=== Exercise instructions ===
Search the records for the string "transfers", then copy each line where it appears.
Provided data Block Start
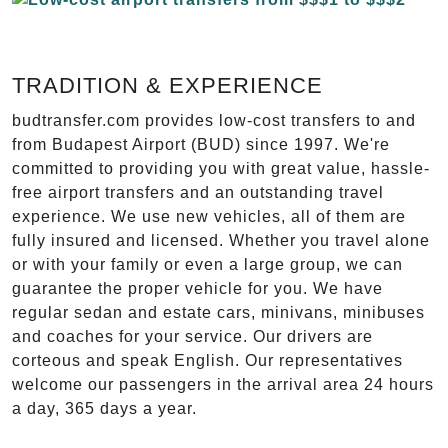
TRADITION & EXPERIENCE
budtransfer.com provides low-cost transfers to and
from Budapest Airport (BUD) since 1997. We're
committed to providing you with great value, hassle-
free airport transfers and an outstanding travel
experience. We use new vehicles, all of them are
fully insured and licensed. Whether you travel alone
or with your family or even a large group, we can
guarantee the proper vehicle for you. We have
regular sedan and estate cars, minivans, minibuses
and coaches for your service. Our drivers are
corteous and speak English. Our representatives
welcome our passengers in the arrival area 24 hours
a day, 365 days a year.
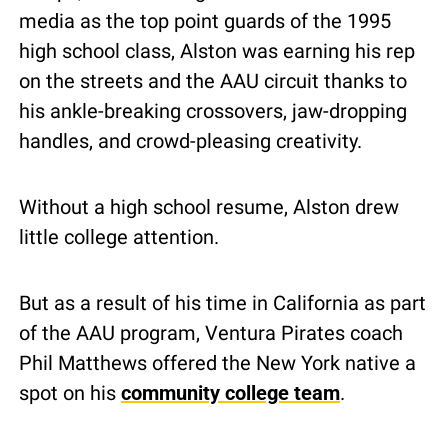
media as the top point guards of the 1995 
high school class, Alston was earning his rep 
on the streets and the AAU circuit thanks to 
his ankle-breaking crossovers, jaw-dropping 
handles, and crowd-pleasing creativity.
Without a high school resume, Alston drew 
little college attention.
But as a result of his time in California as part 
of the AAU program, Ventura Pirates coach 
Phil Matthews offered the New York native a 
spot on his 
community college team
.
Provided data Block End
=== Task solution ===
budtransfer.com provides low-cost transfers to and
free airport transfers and an outstanding travel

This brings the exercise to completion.